Deciding whether to refurb your store this year?

09 March 2023, 07:48 AM
  • Refurbishment can be a costly venture, we speak to two store owners about what considerations are involved
Deciding whether to refurb your store this year?

Online butchers Turner & George spent years waiting for the right location for expansion, but finally found the right place at Greensmiths at Lower Marsh, an independent supermarket selling meat, artisan bread and dairy produce, as well as a café.

“Refurbs are like the proverbial piece of string so it very much depends what you’re coming into,” says co-founder James George. “But I’d say make sure to carry out a good site survey and be realistic about what you really need to change for starters. The most expensive works are moving electrics, major plumbing and moving walls, so try to make the space your own with the minimum of these kinds of works.

“It’s also worth thinking whether you can re-use equipment or source secondhand. This can save a fortune, but obviously if buying used items, it’s best to get it from a reputable source that will test and guarantee. Before you start work make sure to visit site with a good contractor, someone you’ve used before or a recommendation is best, and make sure to get a fixed price or solid estimate.”

It’s also worth checking that you don’t need any local authority permissions and additional elements such as parking restrictions or difficulty removing waste, he advises.
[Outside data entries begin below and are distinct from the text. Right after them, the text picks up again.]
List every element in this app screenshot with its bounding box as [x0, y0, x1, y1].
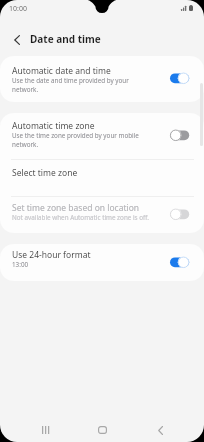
staticText: Not available when Automatic time zone i…: [12, 213, 149, 222]
button[interactable]: Select time zone: [0, 160, 204, 196]
button[interactable]: Navigate up: [6, 29, 27, 50]
button[interactable]: Automatic date and time: [0, 56, 204, 102]
staticText: Set time zone based on location: [12, 202, 140, 214]
staticText: Select time zone: [12, 167, 78, 179]
button[interactable]: Toggle: [170, 73, 190, 85]
button[interactable]: Use 24-hour format: [0, 244, 204, 281]
button[interactable]: Home: [88, 420, 116, 440]
staticText: Automatic time zone: [12, 120, 95, 132]
staticText: 10:00: [9, 4, 27, 14]
staticText: Automatic date and time: [12, 65, 111, 77]
button[interactable]: Set time zone based on location: [0, 197, 204, 233]
button[interactable]: Automatic time zone: [0, 113, 204, 159]
button[interactable]: Toggle: [170, 209, 190, 221]
button[interactable]: Toggle: [170, 130, 190, 142]
staticText: Use the time zone provided by your mobil…: [12, 131, 152, 149]
button[interactable]: Back: [146, 420, 174, 440]
staticText: Use the date and time provided by your n…: [12, 76, 152, 94]
button[interactable]: Toggle: [170, 257, 190, 269]
staticText: Date and time: [30, 32, 101, 46]
staticText: Use 24-hour format: [12, 249, 91, 261]
staticText: 13:00: [12, 260, 29, 269]
button[interactable]: Recent apps: [32, 420, 60, 440]
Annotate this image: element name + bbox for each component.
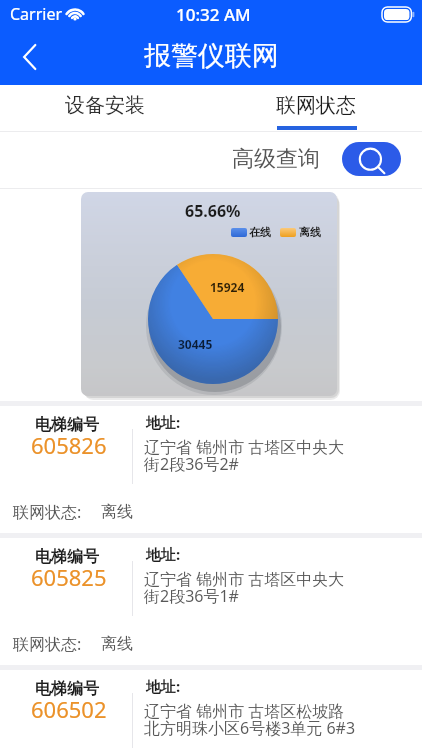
button[interactable]: 电梯编号 [0,538,422,622]
staticText: 街2段36号2# [144,453,239,475]
staticText: 离线 [299,225,321,239]
staticText: 605825 [31,562,107,592]
staticText: 地址: [146,676,181,696]
button[interactable]: 设备安装 [56,85,154,125]
staticText: 设备安装 [65,93,145,118]
staticText: 街2段36号1# [144,585,239,607]
staticText: 地址: [146,412,181,432]
staticText: 65.66% [185,200,241,222]
staticText: 联网状态 [276,93,356,118]
staticText: 地址: [146,544,181,564]
button[interactable]: 电梯编号 [0,406,422,490]
staticText: 离线 [101,502,133,522]
staticText: 北方明珠小区6号楼3单元 6#3 [144,717,356,739]
staticText: 联网状态: [13,501,82,523]
button[interactable]: 联网状态: [0,622,422,665]
button[interactable]: 联网状态: [0,490,422,533]
staticText: 605826 [31,430,107,460]
staticText: 在线 [249,225,271,239]
staticText: 电梯编号 [35,679,99,699]
staticText: 辽宁省 锦州市 古塔区中央大 [144,568,345,590]
staticText: 联网状态: [13,633,82,655]
staticText: 30445 [178,336,213,352]
staticText: 10:32 AM [176,3,251,26]
staticText: 离线 [101,634,133,654]
staticText: 电梯编号 [35,415,99,435]
staticText: 辽宁省 锦州市 古塔区松坡路 [144,700,345,722]
button[interactable]: Search [342,142,401,176]
staticText: 606502 [31,694,107,724]
staticText: 报警仪联网 [144,39,279,73]
button[interactable]: 电梯编号 [0,670,422,750]
button[interactable]: 联网状态 [267,85,365,125]
button[interactable]: Back [8,35,52,79]
staticText: 辽宁省 锦州市 古塔区中央大 [144,436,345,458]
staticText: 高级查询 [232,145,320,173]
staticText: Carrier [10,3,63,25]
staticText: 15924 [210,279,245,295]
staticText: 电梯编号 [35,547,99,567]
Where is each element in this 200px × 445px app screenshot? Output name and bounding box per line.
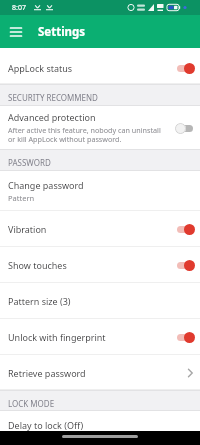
button[interactable]: Change password [0,171,200,211]
staticText: SECURITY RECOMMEND [8,92,98,103]
staticText: Pattern [8,193,35,203]
button[interactable]: Show touches [0,247,200,283]
button[interactable]: Delay to lock (Off) [0,411,200,431]
staticText: Show touches [8,259,67,271]
staticText: Pattern size (3) [8,295,71,307]
button[interactable]: AppLock status [0,48,200,84]
staticText: LOCK MODE [8,398,55,409]
staticText: Vibration [8,223,47,235]
staticText: Unlock with fingerprint [8,331,106,343]
button[interactable]: Unlock with fingerprint [0,319,200,355]
staticText: Advanced protection [8,111,96,123]
staticText: After active this feature, nobody can un… [8,125,161,145]
staticText: AppLock status [8,62,73,74]
button[interactable] [6,22,26,42]
staticText: Delay to lock (Off) [8,419,84,431]
button[interactable]: Retrieve password [0,355,200,390]
staticText: 8:07 [12,3,26,13]
staticText: Settings [38,24,86,40]
button[interactable]: Advanced protection [0,106,200,149]
staticText: Change password [8,179,84,191]
staticText: Retrieve password [8,367,86,379]
staticText: PASSWORD [8,157,51,168]
button[interactable]: Pattern size (3) [0,283,200,319]
button[interactable]: Vibration [0,211,200,247]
For Gemma Carradice, general manager at Lancaster Brewery Holdings, cash really is key when it comes to any decision to expand or refurbish. “I think it’s tricky to give too much advice as every project in the artisan sector is quite unique. However, always focus on the cash. Cash is critical. Produce forecasts that don’t just present an optimistic viewpoint.

“Examine the worst-case scenarios, what would that do to you, as the owner? What could it do to your company?” While the company has taken on several major projects in a relatively short time, against the backdrop of a difficult economic climate, the running costs of their new ventures are relatively low.

“If you do decide you want to do something, and it is a good idea, then make it happen. But obviously don’t put things at risk. We’ve been quite careful and considered in what we’ve taken on. The distillery and new bar at Lancaster railway station came at great cost, but their running costs are relatively low. We’re not burdened with an inflexible and large workforce for either business.

“So my main advice is, always look for growth, but be wary of new ventures with high fixed costs. At least until this current storm passes.”